Gatling was not so much a pacifist as a pragmatist. He did not seek to end wars, only to reduce the number of soldiers it took to fight them. Gatling wrote that “It occurred to me that if I could invent a machine—a gun—which could by its rapidity of fire, enable one man to do as much battle duty as a hundred, that it would, to a large extent supersede the necessity of large armies, and consequently, exposure to battle and disease [would] be greatly diminished.” Sadly, this proved not to be the case, and Gatling had succeeded only in creating a precursor to the modern machine gun, which has been responsible for countless deaths in the past century (see also tommy gun and AK-47).

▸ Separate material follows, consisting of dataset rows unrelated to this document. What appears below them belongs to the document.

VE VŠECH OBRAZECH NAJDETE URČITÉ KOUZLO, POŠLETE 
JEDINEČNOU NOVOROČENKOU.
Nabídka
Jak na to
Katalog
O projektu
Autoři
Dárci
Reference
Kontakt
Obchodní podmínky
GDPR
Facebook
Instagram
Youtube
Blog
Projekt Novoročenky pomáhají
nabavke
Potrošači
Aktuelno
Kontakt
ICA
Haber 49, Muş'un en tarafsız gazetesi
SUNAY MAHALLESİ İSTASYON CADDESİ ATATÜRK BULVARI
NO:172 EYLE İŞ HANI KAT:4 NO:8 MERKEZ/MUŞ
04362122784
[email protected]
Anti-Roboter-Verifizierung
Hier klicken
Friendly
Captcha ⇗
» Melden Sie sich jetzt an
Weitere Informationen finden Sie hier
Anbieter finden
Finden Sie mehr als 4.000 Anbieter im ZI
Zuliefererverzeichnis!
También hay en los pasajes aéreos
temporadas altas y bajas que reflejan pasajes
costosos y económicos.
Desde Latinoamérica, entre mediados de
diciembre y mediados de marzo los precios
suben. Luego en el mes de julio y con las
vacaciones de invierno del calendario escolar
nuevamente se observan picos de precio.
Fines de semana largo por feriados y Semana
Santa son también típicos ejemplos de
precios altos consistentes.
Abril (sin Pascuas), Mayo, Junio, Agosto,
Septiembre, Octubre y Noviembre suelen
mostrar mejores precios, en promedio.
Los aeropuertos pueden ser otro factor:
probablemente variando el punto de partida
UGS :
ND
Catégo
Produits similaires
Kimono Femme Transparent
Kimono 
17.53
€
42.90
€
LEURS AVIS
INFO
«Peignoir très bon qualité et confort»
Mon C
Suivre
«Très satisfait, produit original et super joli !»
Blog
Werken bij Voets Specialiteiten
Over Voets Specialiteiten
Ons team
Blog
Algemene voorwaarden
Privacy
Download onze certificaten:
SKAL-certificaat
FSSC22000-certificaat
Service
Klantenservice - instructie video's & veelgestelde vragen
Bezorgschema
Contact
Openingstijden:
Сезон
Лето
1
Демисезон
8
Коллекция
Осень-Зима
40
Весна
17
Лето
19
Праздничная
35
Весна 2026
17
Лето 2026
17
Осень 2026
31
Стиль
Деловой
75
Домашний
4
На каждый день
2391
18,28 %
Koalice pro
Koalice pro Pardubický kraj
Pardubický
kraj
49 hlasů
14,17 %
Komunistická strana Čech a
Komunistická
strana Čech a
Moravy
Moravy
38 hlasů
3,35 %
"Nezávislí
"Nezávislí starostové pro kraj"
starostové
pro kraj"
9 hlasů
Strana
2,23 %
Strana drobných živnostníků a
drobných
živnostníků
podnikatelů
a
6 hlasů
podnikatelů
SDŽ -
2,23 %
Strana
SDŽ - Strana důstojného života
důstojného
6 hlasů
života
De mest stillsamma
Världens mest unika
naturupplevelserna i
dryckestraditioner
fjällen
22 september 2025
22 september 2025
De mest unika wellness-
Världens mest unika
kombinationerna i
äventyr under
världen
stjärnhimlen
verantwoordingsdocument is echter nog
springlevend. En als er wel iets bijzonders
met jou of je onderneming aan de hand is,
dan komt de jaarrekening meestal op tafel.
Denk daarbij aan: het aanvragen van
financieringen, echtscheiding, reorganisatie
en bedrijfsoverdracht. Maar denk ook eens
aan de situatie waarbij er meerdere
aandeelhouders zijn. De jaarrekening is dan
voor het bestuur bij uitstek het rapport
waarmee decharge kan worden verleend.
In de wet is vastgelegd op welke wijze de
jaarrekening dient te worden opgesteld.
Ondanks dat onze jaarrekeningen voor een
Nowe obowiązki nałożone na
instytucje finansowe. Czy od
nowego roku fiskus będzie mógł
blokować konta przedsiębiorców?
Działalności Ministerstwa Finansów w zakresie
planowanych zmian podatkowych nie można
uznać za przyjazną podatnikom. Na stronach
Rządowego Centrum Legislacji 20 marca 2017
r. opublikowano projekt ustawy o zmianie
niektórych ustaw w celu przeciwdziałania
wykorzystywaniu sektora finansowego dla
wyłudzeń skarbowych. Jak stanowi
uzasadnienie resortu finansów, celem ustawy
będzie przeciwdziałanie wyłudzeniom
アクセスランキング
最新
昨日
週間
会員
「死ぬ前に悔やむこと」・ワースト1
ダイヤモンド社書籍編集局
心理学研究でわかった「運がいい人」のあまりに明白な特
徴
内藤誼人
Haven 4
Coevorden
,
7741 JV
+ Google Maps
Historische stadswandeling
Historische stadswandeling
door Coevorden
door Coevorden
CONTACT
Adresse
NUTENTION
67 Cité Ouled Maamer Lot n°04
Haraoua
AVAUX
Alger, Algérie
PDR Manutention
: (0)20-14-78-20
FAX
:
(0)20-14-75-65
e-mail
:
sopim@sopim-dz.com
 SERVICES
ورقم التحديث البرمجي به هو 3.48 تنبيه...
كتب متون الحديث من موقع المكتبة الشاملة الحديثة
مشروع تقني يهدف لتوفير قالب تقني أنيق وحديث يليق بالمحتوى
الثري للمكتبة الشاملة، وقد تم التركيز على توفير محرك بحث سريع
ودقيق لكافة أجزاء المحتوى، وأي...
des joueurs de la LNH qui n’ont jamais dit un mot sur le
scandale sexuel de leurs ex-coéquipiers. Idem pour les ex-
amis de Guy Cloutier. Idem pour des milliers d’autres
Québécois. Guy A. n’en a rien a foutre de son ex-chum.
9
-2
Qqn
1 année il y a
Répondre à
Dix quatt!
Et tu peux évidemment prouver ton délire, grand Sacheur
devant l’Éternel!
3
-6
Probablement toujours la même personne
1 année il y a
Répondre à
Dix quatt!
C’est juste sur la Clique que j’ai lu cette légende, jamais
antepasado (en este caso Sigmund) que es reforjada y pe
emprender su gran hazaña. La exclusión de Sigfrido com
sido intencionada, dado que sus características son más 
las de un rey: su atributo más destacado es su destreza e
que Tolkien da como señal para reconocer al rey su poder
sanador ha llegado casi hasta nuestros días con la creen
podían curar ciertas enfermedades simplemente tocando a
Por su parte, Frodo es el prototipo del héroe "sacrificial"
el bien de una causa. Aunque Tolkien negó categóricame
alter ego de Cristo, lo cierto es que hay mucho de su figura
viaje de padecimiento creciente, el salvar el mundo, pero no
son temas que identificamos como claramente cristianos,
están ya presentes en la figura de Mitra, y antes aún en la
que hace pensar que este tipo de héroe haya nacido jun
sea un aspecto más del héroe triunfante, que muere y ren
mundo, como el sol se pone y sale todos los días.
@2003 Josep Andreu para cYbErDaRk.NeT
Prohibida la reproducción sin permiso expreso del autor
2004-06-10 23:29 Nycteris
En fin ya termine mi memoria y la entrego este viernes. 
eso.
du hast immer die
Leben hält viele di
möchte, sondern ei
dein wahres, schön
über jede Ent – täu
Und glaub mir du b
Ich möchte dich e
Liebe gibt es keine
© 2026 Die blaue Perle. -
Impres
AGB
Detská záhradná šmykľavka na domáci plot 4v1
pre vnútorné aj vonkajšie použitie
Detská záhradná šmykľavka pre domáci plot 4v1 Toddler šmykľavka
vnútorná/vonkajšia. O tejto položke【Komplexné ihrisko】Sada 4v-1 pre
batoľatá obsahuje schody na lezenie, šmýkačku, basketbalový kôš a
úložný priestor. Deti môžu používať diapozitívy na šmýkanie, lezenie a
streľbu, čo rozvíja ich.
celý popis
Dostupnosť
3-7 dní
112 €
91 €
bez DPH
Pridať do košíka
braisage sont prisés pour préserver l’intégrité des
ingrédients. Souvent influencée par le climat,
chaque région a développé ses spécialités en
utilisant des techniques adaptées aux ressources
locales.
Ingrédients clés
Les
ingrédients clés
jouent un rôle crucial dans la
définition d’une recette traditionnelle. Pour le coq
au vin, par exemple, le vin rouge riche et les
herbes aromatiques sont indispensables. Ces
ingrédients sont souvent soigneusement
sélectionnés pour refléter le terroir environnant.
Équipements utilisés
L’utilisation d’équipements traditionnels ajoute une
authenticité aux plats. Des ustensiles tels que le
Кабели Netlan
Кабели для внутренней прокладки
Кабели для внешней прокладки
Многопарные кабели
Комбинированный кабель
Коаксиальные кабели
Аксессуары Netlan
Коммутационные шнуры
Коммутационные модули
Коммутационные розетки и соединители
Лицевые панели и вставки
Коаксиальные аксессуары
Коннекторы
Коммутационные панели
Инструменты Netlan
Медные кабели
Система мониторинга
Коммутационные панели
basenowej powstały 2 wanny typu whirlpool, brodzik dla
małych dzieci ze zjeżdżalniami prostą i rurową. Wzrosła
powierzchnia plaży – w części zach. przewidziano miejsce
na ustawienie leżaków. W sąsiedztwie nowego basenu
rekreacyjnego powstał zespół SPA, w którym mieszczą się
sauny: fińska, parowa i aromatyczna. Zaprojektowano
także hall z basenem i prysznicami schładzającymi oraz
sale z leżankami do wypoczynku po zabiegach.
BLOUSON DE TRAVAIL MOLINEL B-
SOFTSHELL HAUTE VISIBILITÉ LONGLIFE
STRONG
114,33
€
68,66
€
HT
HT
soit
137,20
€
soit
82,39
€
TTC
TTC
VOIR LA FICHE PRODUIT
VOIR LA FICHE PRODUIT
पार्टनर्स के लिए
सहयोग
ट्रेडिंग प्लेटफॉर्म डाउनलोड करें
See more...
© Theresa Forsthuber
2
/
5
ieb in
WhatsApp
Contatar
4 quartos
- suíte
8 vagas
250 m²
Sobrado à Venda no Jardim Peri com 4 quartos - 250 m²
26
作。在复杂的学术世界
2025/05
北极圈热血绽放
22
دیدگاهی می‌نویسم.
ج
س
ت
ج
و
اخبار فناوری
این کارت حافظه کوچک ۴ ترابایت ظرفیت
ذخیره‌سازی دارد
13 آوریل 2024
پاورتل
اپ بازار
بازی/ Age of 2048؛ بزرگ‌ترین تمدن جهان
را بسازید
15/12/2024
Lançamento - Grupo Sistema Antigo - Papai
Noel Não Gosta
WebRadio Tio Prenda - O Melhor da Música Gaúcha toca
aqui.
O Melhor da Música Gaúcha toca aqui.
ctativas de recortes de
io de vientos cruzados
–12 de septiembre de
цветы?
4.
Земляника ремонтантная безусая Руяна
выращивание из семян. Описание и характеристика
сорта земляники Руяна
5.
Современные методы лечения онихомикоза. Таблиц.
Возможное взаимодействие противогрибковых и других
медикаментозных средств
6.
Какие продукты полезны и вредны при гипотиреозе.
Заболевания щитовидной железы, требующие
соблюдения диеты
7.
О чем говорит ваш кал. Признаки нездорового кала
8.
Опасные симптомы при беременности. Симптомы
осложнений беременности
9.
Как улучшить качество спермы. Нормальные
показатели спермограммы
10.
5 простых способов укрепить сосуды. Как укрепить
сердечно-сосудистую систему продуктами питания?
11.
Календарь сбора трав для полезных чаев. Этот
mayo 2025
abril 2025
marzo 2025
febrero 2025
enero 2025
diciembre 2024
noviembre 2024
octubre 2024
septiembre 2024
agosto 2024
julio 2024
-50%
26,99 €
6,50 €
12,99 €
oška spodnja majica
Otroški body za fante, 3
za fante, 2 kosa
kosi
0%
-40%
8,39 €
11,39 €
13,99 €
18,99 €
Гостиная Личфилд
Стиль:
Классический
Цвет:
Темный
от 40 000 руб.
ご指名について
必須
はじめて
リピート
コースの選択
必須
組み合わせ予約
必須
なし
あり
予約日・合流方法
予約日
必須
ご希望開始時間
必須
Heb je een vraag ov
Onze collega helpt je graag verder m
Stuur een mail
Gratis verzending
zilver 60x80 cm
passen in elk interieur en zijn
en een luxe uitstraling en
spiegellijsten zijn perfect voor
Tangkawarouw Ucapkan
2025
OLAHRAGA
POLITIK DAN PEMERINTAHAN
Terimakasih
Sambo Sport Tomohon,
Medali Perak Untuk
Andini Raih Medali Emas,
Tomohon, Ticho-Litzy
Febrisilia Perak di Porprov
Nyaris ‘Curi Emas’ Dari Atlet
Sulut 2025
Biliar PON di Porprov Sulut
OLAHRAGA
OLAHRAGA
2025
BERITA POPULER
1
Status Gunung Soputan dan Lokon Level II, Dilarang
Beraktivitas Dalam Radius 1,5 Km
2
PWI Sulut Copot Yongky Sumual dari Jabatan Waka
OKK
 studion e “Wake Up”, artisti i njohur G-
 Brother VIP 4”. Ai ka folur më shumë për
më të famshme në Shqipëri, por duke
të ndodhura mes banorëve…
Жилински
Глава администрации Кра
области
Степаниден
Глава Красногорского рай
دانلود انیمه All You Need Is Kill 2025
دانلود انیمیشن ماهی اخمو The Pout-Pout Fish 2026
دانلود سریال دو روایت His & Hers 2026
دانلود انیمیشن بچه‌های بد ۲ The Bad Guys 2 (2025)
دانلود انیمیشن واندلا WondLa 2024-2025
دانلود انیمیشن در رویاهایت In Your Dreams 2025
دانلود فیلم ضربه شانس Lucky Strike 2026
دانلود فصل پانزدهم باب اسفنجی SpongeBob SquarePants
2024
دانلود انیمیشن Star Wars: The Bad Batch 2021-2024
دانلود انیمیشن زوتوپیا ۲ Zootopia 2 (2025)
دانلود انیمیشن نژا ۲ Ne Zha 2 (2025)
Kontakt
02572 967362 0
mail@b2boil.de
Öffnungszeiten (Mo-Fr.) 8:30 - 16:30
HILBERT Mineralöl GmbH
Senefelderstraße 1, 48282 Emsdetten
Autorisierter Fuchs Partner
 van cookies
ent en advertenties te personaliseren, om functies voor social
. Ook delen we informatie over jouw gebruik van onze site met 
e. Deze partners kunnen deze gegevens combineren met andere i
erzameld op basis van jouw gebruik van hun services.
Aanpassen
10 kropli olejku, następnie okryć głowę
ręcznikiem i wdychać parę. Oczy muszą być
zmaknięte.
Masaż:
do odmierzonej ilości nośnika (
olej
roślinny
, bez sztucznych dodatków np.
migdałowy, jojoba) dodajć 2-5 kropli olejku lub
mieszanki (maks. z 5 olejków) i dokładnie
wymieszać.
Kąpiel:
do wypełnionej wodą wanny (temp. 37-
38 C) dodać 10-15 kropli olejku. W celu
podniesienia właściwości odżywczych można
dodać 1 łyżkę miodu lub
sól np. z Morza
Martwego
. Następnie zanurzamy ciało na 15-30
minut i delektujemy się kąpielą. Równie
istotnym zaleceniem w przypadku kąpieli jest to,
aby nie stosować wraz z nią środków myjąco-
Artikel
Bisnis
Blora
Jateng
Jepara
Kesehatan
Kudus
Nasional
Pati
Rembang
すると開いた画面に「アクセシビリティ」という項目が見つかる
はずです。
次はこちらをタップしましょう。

Individual reloading during the Civil War was a time-consuming process. The Gatling gun featured multiple rifle barrels mounted around a crankable shaft, so one gunner could fire as many as 400 rounds per minute and pick off countless unlucky single-shooters at a range of up to twenty football fields. There were many eponymous machine guns invented during the Civil War (e.g., the Gorgas, the Ripley, the Claxon, and the Williams), some of which also featured rotators and multiple barrels to avoid overheating, but only the Gatling had a fool-proof, gravity-fed reloader that meant it could be operated by anyone.
Gatling’s gun was perfected by 1862, but Union forces did not buy any great number until 1866, after the war’s end. Gatling sold his gun patents to Colt in 1870 but remained president of the Gatling Gun Company for nearly twenty years as he pursued other invention patents including an “Apparatus for Cleansing Wool” in 1892 and a “Flushing Apparatus for Water Closets” in 1901 (see also crapper). Even in the final days before his death in 1903, he was working on a patent for a type of tractor that he called a steam-powered “motor plow.”
Though no one speaks of true Gatling guns being used anymore, the doctor’s legacy has been preserved in a shortened slang form first used by the criminal underworld at the turn of the twentieth century and more recently by urban rappers—the gat.